MP3.com founder and former owner Michael Robertson shares his thoughts about it in an open letter. Including some very interesting information about the history of the service:
Along the way, MP3.com faced ups and downs in the business realm and the courthouse, but eventually was purchased by the largest music company in the world, Vivendi Universal. Last week, VU announced the sale of MP3.com to Cnet. Conspiracists have publicly said that VU’s intention all along was simply to shut down MP3.com, erasing the MP3 format and the digital collection of artists’ work; that’s complete nonsense. You don’t spend nearly $400 million on property you intend to destroy. In fact, VU deployed the technology and people from MP3.com throughout their media empire. VU now uses a customer tracking system across its media properties to manage email campaigns and profile music listeners in a scientific way.
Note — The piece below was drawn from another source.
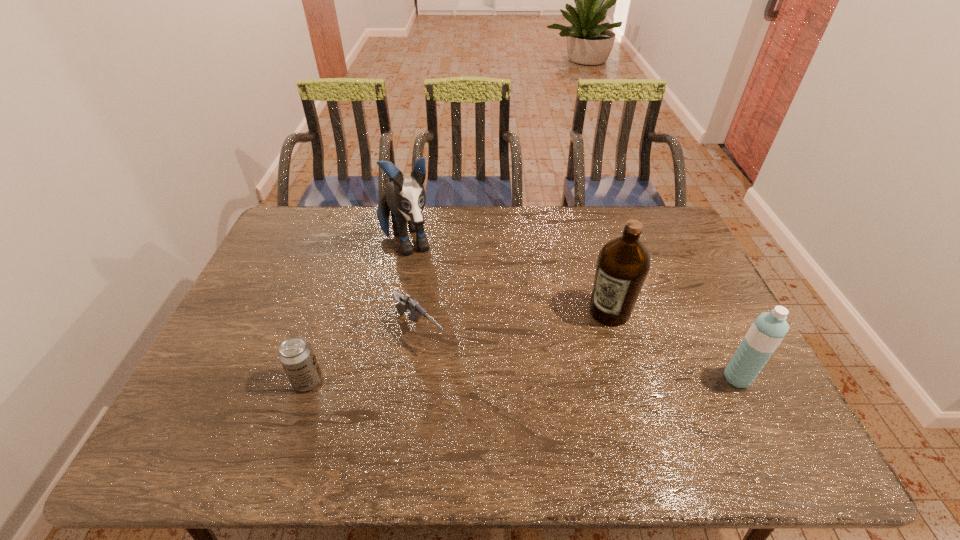 Find the location of `vacant spot on the desktop that is between the fourth tallest object and the water bottle and is positioned on the front-facing side of the puppy`. vacant spot on the desktop that is between the fourth tallest object and the water bottle and is positioned on the front-facing side of the puppy is located at coordinates (463, 380).

Where is `vacant space on the desktop that is between the second shortest object and the third shortest object and is positioned at the barrel of the gun`? The image size is (960, 540). vacant space on the desktop that is between the second shortest object and the third shortest object and is positioned at the barrel of the gun is located at coordinates (468, 380).

Where is `free space on the desktop that is between the leftmost object and the rightmost object and is positioned on the label of the fourth shortest object`? The width and height of the screenshot is (960, 540). free space on the desktop that is between the leftmost object and the rightmost object and is positioned on the label of the fourth shortest object is located at coordinates (552, 379).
They took the digital publishing engine MP3.com perfected, and now have the most advanced digital publishing architecture in the world. Music goes from the recording studio directly into a digital library, where it can be sent to the CD pressing plant, music subscription systems, publishing libraries, and much more — all digitally and precisely tracked. VU also took the my.mp3 subscription system and used it as the foundation of the Pressplay, which became the recently launched Napster 2.0 music subscription system.
December 3rd is the cut of date. So if there is anything you like on MP3.com, you’ve got 13days to get it downloaded.